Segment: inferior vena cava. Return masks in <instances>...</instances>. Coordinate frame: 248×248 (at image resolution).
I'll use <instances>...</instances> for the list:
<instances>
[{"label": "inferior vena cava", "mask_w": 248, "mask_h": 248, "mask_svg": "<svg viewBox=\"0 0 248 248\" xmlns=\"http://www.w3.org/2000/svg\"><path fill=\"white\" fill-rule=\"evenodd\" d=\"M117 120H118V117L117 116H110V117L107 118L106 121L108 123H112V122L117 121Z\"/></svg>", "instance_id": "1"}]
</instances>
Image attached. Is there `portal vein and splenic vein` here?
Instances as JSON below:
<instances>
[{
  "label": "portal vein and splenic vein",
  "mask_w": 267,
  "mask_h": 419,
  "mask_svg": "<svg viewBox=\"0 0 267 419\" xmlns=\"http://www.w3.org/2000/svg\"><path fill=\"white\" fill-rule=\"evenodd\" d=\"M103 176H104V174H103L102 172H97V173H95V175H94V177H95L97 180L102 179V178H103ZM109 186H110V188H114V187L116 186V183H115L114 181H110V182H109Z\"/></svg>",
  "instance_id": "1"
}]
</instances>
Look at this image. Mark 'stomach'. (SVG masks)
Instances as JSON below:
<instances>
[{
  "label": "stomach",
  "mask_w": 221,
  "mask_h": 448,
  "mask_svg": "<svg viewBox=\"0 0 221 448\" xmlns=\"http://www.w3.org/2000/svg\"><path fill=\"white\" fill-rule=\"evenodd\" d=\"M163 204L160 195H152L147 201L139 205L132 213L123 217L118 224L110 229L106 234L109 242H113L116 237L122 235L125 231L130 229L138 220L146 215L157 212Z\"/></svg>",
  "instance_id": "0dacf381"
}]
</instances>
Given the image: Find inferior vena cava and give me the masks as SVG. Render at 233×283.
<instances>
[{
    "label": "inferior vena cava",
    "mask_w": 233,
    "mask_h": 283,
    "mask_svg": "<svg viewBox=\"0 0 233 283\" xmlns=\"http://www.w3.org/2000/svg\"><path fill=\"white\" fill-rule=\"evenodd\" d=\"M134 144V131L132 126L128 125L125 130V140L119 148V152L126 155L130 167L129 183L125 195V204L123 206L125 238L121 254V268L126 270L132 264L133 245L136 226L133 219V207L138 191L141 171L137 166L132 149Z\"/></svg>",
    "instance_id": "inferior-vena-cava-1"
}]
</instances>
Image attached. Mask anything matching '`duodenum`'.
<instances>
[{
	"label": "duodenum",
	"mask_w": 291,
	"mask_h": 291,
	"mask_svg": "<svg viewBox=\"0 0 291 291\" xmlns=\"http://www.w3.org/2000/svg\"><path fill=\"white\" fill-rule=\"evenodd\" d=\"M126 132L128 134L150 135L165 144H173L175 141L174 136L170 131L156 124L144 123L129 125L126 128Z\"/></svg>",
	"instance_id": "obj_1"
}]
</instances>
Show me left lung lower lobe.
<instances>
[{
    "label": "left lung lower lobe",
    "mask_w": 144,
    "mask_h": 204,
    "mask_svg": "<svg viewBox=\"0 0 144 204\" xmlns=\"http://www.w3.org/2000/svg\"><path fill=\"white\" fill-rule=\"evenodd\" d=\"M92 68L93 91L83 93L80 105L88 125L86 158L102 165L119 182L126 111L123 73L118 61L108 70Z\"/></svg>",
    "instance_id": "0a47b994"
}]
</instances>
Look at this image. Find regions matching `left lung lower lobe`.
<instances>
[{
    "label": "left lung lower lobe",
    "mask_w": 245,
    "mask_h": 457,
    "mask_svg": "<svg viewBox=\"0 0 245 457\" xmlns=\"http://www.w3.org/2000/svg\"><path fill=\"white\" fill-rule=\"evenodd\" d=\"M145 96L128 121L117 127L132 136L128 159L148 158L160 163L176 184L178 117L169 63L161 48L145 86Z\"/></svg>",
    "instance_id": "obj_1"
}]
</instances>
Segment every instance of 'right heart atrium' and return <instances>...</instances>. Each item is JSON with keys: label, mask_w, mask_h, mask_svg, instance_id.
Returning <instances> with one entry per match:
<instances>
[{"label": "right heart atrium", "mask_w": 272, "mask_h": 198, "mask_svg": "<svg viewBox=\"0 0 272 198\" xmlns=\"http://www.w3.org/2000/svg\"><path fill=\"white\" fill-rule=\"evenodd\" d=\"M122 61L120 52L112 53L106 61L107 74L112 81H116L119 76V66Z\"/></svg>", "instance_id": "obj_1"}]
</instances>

= = = =

**Task requirements**: What must be returned is the line with "Segment every instance" plus every line after it to the end of the entries, exactly as they appear.

**Solution to this problem**:
Segment every instance of 'right heart atrium' and return <instances>...</instances>. Each item is JSON with keys: label, mask_w, mask_h, mask_svg, instance_id.
Returning <instances> with one entry per match:
<instances>
[{"label": "right heart atrium", "mask_w": 272, "mask_h": 198, "mask_svg": "<svg viewBox=\"0 0 272 198\" xmlns=\"http://www.w3.org/2000/svg\"><path fill=\"white\" fill-rule=\"evenodd\" d=\"M122 61L120 52L112 53L106 61L107 74L112 81H116L119 76V66Z\"/></svg>", "instance_id": "obj_1"}]
</instances>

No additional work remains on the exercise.